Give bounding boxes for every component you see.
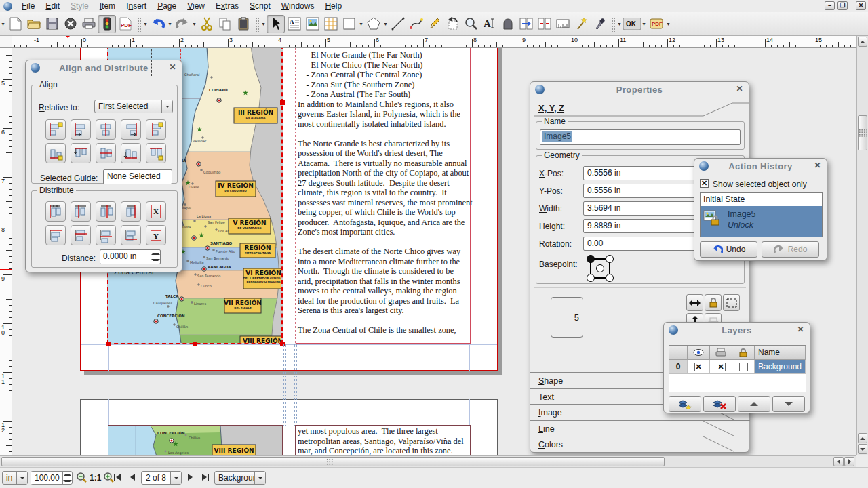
- print-column-header[interactable]: [710, 346, 732, 360]
- selected-guide-field[interactable]: None Selected: [103, 169, 172, 184]
- layer-print-checkbox[interactable]: ✕: [710, 360, 732, 374]
- menu-view[interactable]: View: [182, 1, 210, 12]
- ruler-origin[interactable]: [0, 36, 12, 48]
- measurements-icon[interactable]: [553, 15, 572, 33]
- distribute-button-v0[interactable]: [45, 225, 66, 245]
- align-button-h0[interactable]: [45, 119, 66, 140]
- layer-lock-checkbox[interactable]: [732, 360, 755, 374]
- preflight-verifier-icon[interactable]: [98, 15, 116, 33]
- toolbar-overflow-arrow[interactable]: ▾: [616, 21, 623, 27]
- pdf-tools-icon[interactable]: PDF: [647, 15, 665, 33]
- align-button-v1[interactable]: [71, 143, 91, 163]
- menu-style[interactable]: Style: [65, 1, 94, 12]
- align-button-v0[interactable]: [45, 143, 66, 163]
- freehand-line-icon[interactable]: [425, 15, 443, 33]
- redo-button[interactable]: Redo: [762, 241, 819, 258]
- insert-line-icon[interactable]: [389, 15, 407, 33]
- insert-text-frame-icon[interactable]: A: [285, 15, 303, 33]
- name-column-header[interactable]: Name: [755, 346, 806, 360]
- maximize-button[interactable]: ❐: [837, 1, 848, 10]
- selection-handle[interactable]: [280, 100, 285, 105]
- insert-shape-icon[interactable]: [340, 15, 358, 33]
- toolbar-overflow-arrow[interactable]: ▾: [191, 21, 197, 27]
- close-icon[interactable]: ✕: [814, 161, 821, 170]
- vertical-guide[interactable]: [283, 344, 286, 426]
- toolbar-overflow-arrow[interactable]: ▾: [358, 21, 364, 27]
- toolbar-overflow-arrow[interactable]: ▾: [142, 21, 149, 27]
- paste-icon[interactable]: [234, 15, 252, 33]
- edit-contents-icon[interactable]: [498, 15, 517, 33]
- align-dialog-titlebar[interactable]: Align and Distribute ✕: [26, 60, 182, 75]
- menu-edit[interactable]: Edit: [40, 1, 65, 12]
- distance-field[interactable]: 0.0000 in: [100, 249, 161, 264]
- distribute-button-h1[interactable]: [71, 201, 91, 222]
- save-icon[interactable]: [43, 15, 61, 33]
- distribute-button-v4[interactable]: Y: [146, 225, 166, 245]
- export-pdf-icon[interactable]: PDF: [116, 15, 134, 33]
- distribute-button-v3[interactable]: [121, 225, 141, 245]
- toolbar-overflow-arrow[interactable]: ▾: [641, 21, 647, 27]
- unit-select[interactable]: in: [2, 471, 28, 485]
- insert-polygon-icon[interactable]: [364, 15, 382, 33]
- copy-icon[interactable]: [216, 15, 234, 33]
- name-field[interactable]: Image5: [540, 129, 741, 145]
- text-frame-page2[interactable]: yet most populous area. The three larges…: [295, 425, 471, 455]
- ok-button[interactable]: OK: [623, 15, 641, 33]
- copy-properties-icon[interactable]: [572, 15, 590, 33]
- open-icon[interactable]: [24, 15, 43, 33]
- layer-select[interactable]: Background: [214, 471, 266, 485]
- align-button-h1[interactable]: [71, 119, 91, 140]
- selection-handle[interactable]: [106, 342, 111, 346]
- zoom-reset[interactable]: 1:1: [90, 473, 101, 483]
- text-frame-page1[interactable]: North to South: - El Norte Grande (The F…: [295, 48, 471, 344]
- align-button-v3[interactable]: [121, 143, 141, 163]
- undo-button[interactable]: Undo: [700, 241, 757, 258]
- vertical-scrollbar[interactable]: [856, 36, 868, 455]
- properties-section-line[interactable]: Line: [530, 420, 750, 436]
- undo-icon[interactable]: [149, 15, 167, 33]
- lower-layer-button[interactable]: [772, 396, 805, 412]
- lock-size-button[interactable]: [723, 294, 740, 311]
- lock-button[interactable]: [705, 294, 722, 311]
- rotate-item-icon[interactable]: [443, 15, 462, 33]
- prev-page-button[interactable]: [126, 471, 138, 483]
- layer-name[interactable]: Background: [755, 360, 806, 374]
- menu-extras[interactable]: Extras: [210, 1, 244, 12]
- new-document-icon[interactable]: [6, 15, 24, 33]
- visible-column-header[interactable]: [688, 346, 710, 360]
- insert-image-frame-icon[interactable]: [303, 15, 321, 33]
- redo-icon[interactable]: [173, 15, 191, 33]
- close-doc-icon[interactable]: [61, 15, 79, 33]
- menu-item[interactable]: Item: [94, 1, 121, 12]
- menu-insert[interactable]: Insert: [121, 1, 152, 12]
- align-button-h3[interactable]: [121, 119, 141, 140]
- unlink-text-frames-icon[interactable]: [535, 15, 553, 33]
- menu-page[interactable]: Page: [152, 1, 182, 12]
- close-button[interactable]: ✕: [856, 1, 866, 10]
- relative-to-select[interactable]: First Selected: [94, 100, 173, 113]
- layers-titlebar[interactable]: Layers ✕: [664, 323, 810, 338]
- horizontal-scrollbar[interactable]: [0, 455, 856, 467]
- lock-column-header[interactable]: [732, 346, 755, 360]
- zoom-tool-icon[interactable]: [462, 15, 480, 33]
- distribute-button-h0[interactable]: [45, 201, 66, 222]
- vertical-ruler[interactable]: 56789101112: [0, 48, 12, 455]
- history-item-initial[interactable]: Initial State: [701, 193, 822, 205]
- close-icon[interactable]: ✕: [797, 325, 804, 334]
- history-item-selected[interactable]: Image5 Unlock: [701, 206, 822, 237]
- bezier-curve-icon[interactable]: [407, 15, 425, 33]
- show-selected-checkbox[interactable]: ✕: [700, 179, 709, 188]
- align-button-h2[interactable]: [96, 119, 116, 140]
- link-text-frames-icon[interactable]: [517, 15, 535, 33]
- horizontal-ruler[interactable]: -10123456789101112131415: [12, 36, 856, 48]
- first-page-button[interactable]: [111, 471, 123, 483]
- last-page-button[interactable]: [199, 471, 212, 483]
- distribute-button-h2[interactable]: [96, 201, 116, 222]
- eyedropper-icon[interactable]: [590, 15, 608, 33]
- toolbar-overflow-arrow[interactable]: ▾: [665, 21, 671, 27]
- image-frame-chile-map-2[interactable]: CONCEPCIÓNChillánLos AngelesVIII REGIÓN: [108, 425, 283, 455]
- page-select[interactable]: 2 of 8: [141, 471, 182, 485]
- distribute-button-h3[interactable]: [121, 201, 141, 222]
- zoom-out-icon[interactable]: [76, 472, 87, 483]
- align-button-h4[interactable]: [146, 119, 166, 140]
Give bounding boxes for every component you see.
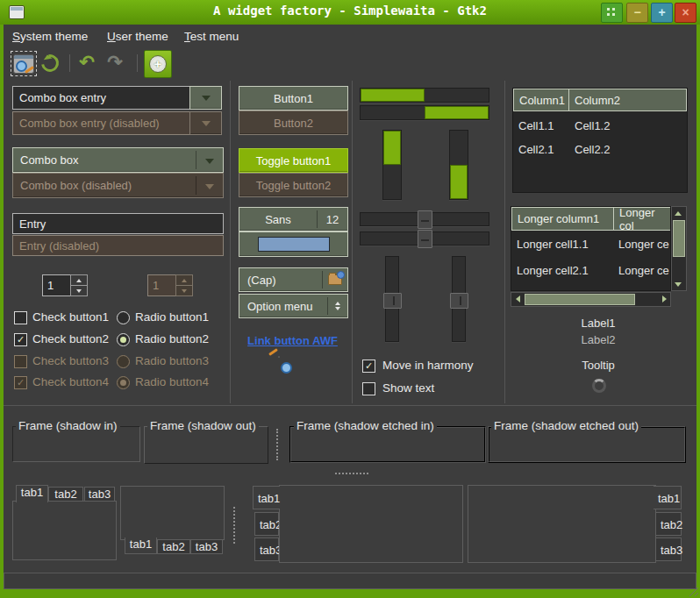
table-cell[interactable]: Cell2.1 bbox=[518, 141, 554, 159]
combo-box[interactable]: Combo box bbox=[12, 147, 224, 173]
spin-arrows bbox=[70, 274, 88, 296]
spinbutton[interactable]: 1 bbox=[42, 274, 88, 296]
tab-2[interactable]: tab2 bbox=[48, 487, 83, 502]
check-button-2-label: Check button2 bbox=[32, 332, 109, 346]
tab-2[interactable]: tab2 bbox=[157, 539, 190, 554]
horizontal-scrollbar[interactable] bbox=[511, 292, 671, 307]
tab-1[interactable]: tab1 bbox=[253, 486, 280, 509]
vscale-1-handle[interactable] bbox=[383, 293, 402, 309]
table-cell[interactable]: Longer cell3.1 bbox=[517, 286, 589, 291]
button1[interactable]: Button1 bbox=[239, 86, 348, 110]
tab-3[interactable]: tab3 bbox=[84, 487, 115, 502]
close-button[interactable]: × bbox=[675, 3, 696, 23]
table-cell[interactable]: Longer cell2.1 bbox=[517, 262, 589, 280]
check-mark-icon: ✓ bbox=[365, 360, 373, 371]
spin-up-button[interactable] bbox=[70, 274, 88, 286]
check-button-4: ✓ bbox=[14, 376, 27, 389]
titlebar[interactable]: A widget factory - Simplewaita - Gtk2 − … bbox=[0, 0, 700, 25]
combo-box-value: Combo box bbox=[13, 153, 196, 167]
entry-field[interactable]: Entry bbox=[12, 213, 224, 234]
scroll-up-button[interactable] bbox=[672, 207, 684, 219]
tab-2[interactable]: tab2 bbox=[655, 512, 682, 536]
radio-button-3-label: Radio button3 bbox=[135, 354, 209, 368]
vertical-dotted-separator bbox=[276, 429, 278, 460]
tab-3[interactable]: tab3 bbox=[655, 537, 682, 561]
tab-3[interactable]: tab3 bbox=[254, 537, 279, 561]
table-cell[interactable]: Cell1.2 bbox=[575, 117, 610, 135]
toolbar-refresh-button[interactable] bbox=[39, 53, 61, 74]
toggle-button2-disabled: Toggle button2 bbox=[239, 173, 348, 197]
window-menu-button[interactable] bbox=[601, 3, 623, 23]
hscale-2-handle[interactable] bbox=[418, 230, 432, 248]
color-button[interactable] bbox=[239, 231, 348, 257]
toolbar-add-button[interactable]: + bbox=[144, 50, 172, 78]
tab-1[interactable]: tab1 bbox=[125, 537, 157, 554]
refresh-icon bbox=[38, 51, 62, 75]
spinbutton-disabled-value: 1 bbox=[147, 274, 175, 296]
tab-1[interactable]: tab1 bbox=[16, 485, 48, 502]
check-button-4-label: Check button4 bbox=[32, 375, 109, 389]
tab-3[interactable]: tab3 bbox=[190, 539, 223, 554]
progressbar-horizontal-1 bbox=[360, 88, 489, 103]
table-cell[interactable]: Longer cell1.1 bbox=[517, 236, 589, 253]
toggle-button1[interactable]: Toggle button1 bbox=[239, 148, 348, 173]
vscale-2-handle[interactable] bbox=[450, 293, 468, 309]
radio-button-2[interactable] bbox=[117, 333, 130, 346]
table-cell[interactable]: Cell1.1 bbox=[518, 117, 554, 135]
menu-user-theme[interactable]: User theme bbox=[107, 29, 168, 45]
spinbutton-value[interactable]: 1 bbox=[42, 274, 70, 296]
check-button-2[interactable]: ✓ bbox=[14, 333, 27, 346]
scroll-left-button[interactable] bbox=[511, 293, 524, 304]
tooltip-label: Tooltip bbox=[511, 359, 686, 372]
table-cell[interactable]: Longer ce bbox=[618, 262, 669, 280]
check-button-1[interactable] bbox=[14, 311, 27, 324]
toolbar-undo-button[interactable]: ↶ bbox=[75, 52, 98, 73]
minimize-button[interactable]: − bbox=[626, 3, 648, 23]
label2-insensitive: Label2 bbox=[511, 333, 686, 346]
scrollbar-thumb[interactable] bbox=[525, 294, 635, 305]
maximize-button[interactable]: + bbox=[651, 3, 673, 23]
move-in-harmony-label: Move in harmony bbox=[382, 359, 474, 373]
menu-system-theme[interactable]: System theme bbox=[12, 29, 88, 45]
column-header[interactable]: Column1 bbox=[513, 89, 569, 111]
column-separator bbox=[230, 81, 231, 403]
scrollbar-thumb[interactable] bbox=[673, 220, 685, 257]
radio-button-1[interactable] bbox=[117, 311, 130, 324]
tab-1[interactable]: tab1 bbox=[654, 486, 682, 509]
cap-file-button[interactable]: (Cap) bbox=[239, 267, 348, 292]
show-text-checkbox[interactable] bbox=[362, 382, 375, 395]
tab-2[interactable]: tab2 bbox=[254, 512, 279, 536]
check-button-1-label: Check button1 bbox=[32, 310, 109, 324]
horizontal-separator bbox=[4, 405, 696, 406]
table-cell[interactable]: Cell2.2 bbox=[575, 141, 610, 159]
font-button[interactable]: Sans 12 bbox=[239, 207, 348, 231]
toolbar-redo-button[interactable]: ↷ bbox=[104, 52, 126, 73]
treeview-1: Column1 Column2 Cell1.1 Cell1.2 Cell2.1 … bbox=[512, 88, 688, 193]
scroll-right-button[interactable] bbox=[658, 293, 670, 304]
frame-label: Frame (shadow out) bbox=[147, 419, 259, 433]
combo-box-disabled: Combo box (disabled) bbox=[12, 173, 224, 198]
combo-box-entry-text[interactable]: Combo box entry bbox=[12, 86, 189, 110]
menu-test-menu[interactable]: Test menu bbox=[184, 29, 239, 45]
column-header[interactable]: Column2 bbox=[568, 89, 687, 111]
scroll-down-button[interactable] bbox=[672, 278, 684, 290]
table-cell[interactable]: Longer ce bbox=[618, 286, 669, 291]
move-in-harmony-checkbox[interactable]: ✓ bbox=[362, 360, 375, 373]
frame-label: Frame (shadow etched out) bbox=[491, 419, 641, 433]
toolbar-app-button[interactable] bbox=[11, 51, 37, 76]
notebook-left-body bbox=[279, 485, 463, 563]
combo-box-entry[interactable]: Combo box entry bbox=[12, 86, 222, 110]
column-header[interactable]: Longer col bbox=[613, 207, 671, 231]
combo-box-entry-arrow-button[interactable] bbox=[189, 86, 222, 110]
app-logo-icon bbox=[13, 54, 34, 74]
column-header[interactable]: Longer column1 bbox=[511, 207, 614, 231]
link-button[interactable]: Link button AWF bbox=[239, 334, 346, 347]
spin-down-button[interactable] bbox=[70, 286, 88, 296]
combo-box-entry-disabled-text: Combo box entry (disabled) bbox=[12, 111, 189, 135]
option-menu[interactable]: Option menu bbox=[239, 294, 348, 318]
spin-arrows bbox=[175, 274, 193, 296]
vertical-scrollbar[interactable] bbox=[671, 206, 687, 291]
spin-down-button bbox=[175, 286, 193, 296]
hscale-1-handle[interactable] bbox=[418, 210, 432, 229]
table-cell[interactable]: Longer ce bbox=[618, 236, 669, 253]
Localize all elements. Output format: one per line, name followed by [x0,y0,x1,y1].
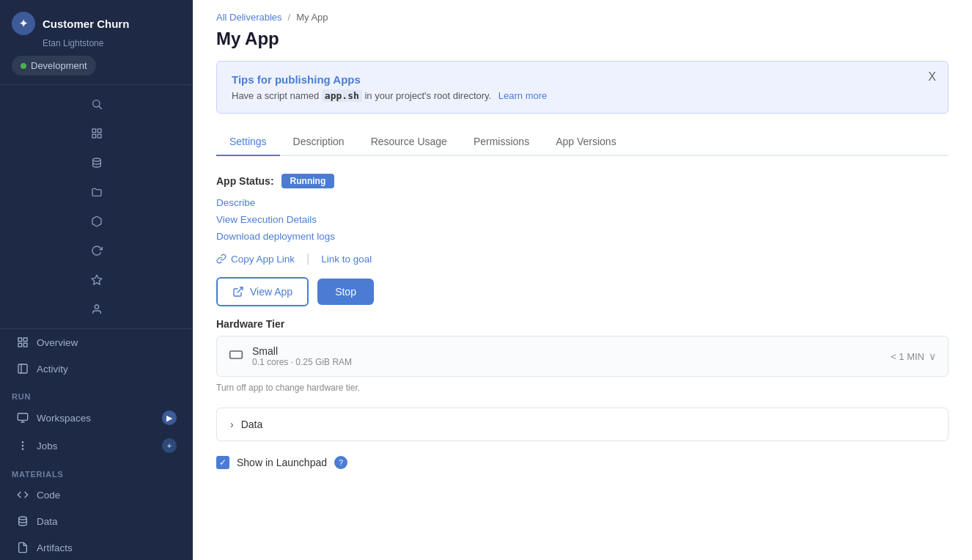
========================
→ **PROBLEM TO SOLVE**: The answer is a single number, the count of lines in the records that contain the string "frames".

→ **ANSWER TO THIS PROBLEM**: 2